– Давайте хотя бы в девять! Пожалуйста, не раньше девяти!
– Вам предстоит завтра, может быть, самое важное дело в вашей жизни, а вы думаете только о том, чтобы проспать пару лишних часов!
– А как я, не выспавшись, буду разговаривать с Народным Вожатым?! Я же двух слов не смогу связать!
– Ну хорошо, я буду в половине девятого.
Алишер поднялся, чтобы идти. Прежде чем попрощаться, он подобрал газету, скомкал её и выкинул в ближайшую урну. Стоило Печигину остаться одному, как все возражения, выдвинутые им Алишеру, чтобы доказать ему (а в действительности, конечно, прежде всего самому себе), что Фуат не может быть автором стихов Народного Вожатого, стали рассыпаться в пыль. Даже если поэт действительно страдает манией преследования (что далеко не факт, ведь в его доме и в самом деле могло быть установлено прослушивание) – безумие вовсе не обязательно должно помешать ему создавать произведения, выдаваемые президентом за свои. Мало ли было безумных поэтов?! Главное же, это разом разрубало неразрешимый узел: один человек – президент Гулимов – отдал приказ о карательной акции в «Совхозе имени XXII съезда КПК», и совсем другой был автором стихов, которые переводил Олег! Это всё так правдоподобно, так хорошо и правильно складывалось, что лучше всяких доказательств убеждало в правдивости Фуата. Не нужно было изворачиваться, пытаясь совместить в одном лице поэта и массового убийцу. Они расходились в разные стороны, и каждый занимался своим делом: один – стихами, другой – политикой.
Но странным образом такое решение не принесло облегчения. Печигин поймал себя на том, что продолжает снова и снова перебирать в памяти разговор с Фуатом, ища недостоверные детали, чтобы опровергнуть весь его рассказ. Трудно было смириться с тем, что за стихами, над которыми столько бился Олег, стоит не образ с плакатов и телеэкрана, а этот рыхлый толстяк, пьяница и сластёна, со своей грязной старостью, безудержным хвастовством и помешательством… День клонился к вечеру, Олег проходил мимо закрывающегося рынка: торговцы вывозили на громыхающих тележках товары, а закутанные до глаз уборщицы сметали широкими метлами в огромные кучи обёрточную бумагу, рваные пакеты, объедки и прочий мусор торговли, поднимая облака тусклой пыли, повисавшие в воздухе. Розовея в последних лучах солнца, пыль оседала на продавцов и покупателей, на бедных и богатых, на вещи и людей, уравнивая их между собой.
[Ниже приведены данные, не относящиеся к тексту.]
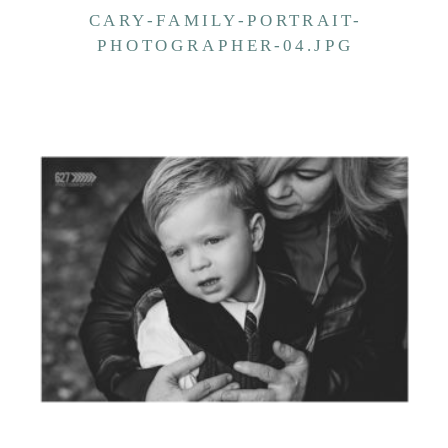
CARY-FAMILY-PORTRAIT-
PHOTOGRAPHER-04.JPG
Некоторые лотки еще были открыты, и оттуда кричали уборщицам, чтобы не мели в их сторону, один козлобородый старик погрозил им кулаком, другой даже плюнул в направлении едва различимой сквозь пылевую завесу завёрнутой фигуры, но всё это было напрасно – женщины словно не слышали, как если бы человеческое слово больше не достигало их ушей, и равномерно взмахивали метлами, точно выполняли работу судьбы, сгребая в мусор отбросы прошедшего дня. Рынок стремительно пустел, и там, где полчаса назад кипела торговля и яблоку негде было упасть, оставались теперь лишь мусорные горы, ждущие, чтобы их отвезли на свалку. Олег поискал над крышами руку памятника Народному Вожатому, обычно помогавшую ему ориентироваться в путанице переулков и улиц Старого города, и не нашёл – ее заслонило плотное пыльное марево. Только миновав рыночную площадь, он увидел её там, где она всегда была прежде, и почувствовал, что рад этому.
Вернувшись домой, Олег первым делом принялся перечитывать подстрочники и свои переводы. Теперь сквозь каждое стихотворение он видел беспрерывно жующего сладости, распираемого самоупоением Фуата, любая строка звучала в сознании его голосом. Как могло нравиться Олегу это многословие, полное повторов, пустой риторики и вычурных метафор?! Что находил он в этих длиннотах, банальностях и высосанных из пальца сравнениях?! Сейчас ему стало очевидно, что это чистой воды графомания. И к тому же графомания помешанного! От нескончаемых перечислений, претензий на всеохватность и космический размах так и веяло безумием. Если в самом деле, как утверждал Тимур, эти стихи ложатся в основу государственных планов и программ, то не приходится удивляться, что страна катится в пропасть. Выходит, Коштырбастаном правит не явленная в поэзии Гулимова воля неба, как представлял это Касымов, а воплощённое в ней графоманиакальное безумие Фуата!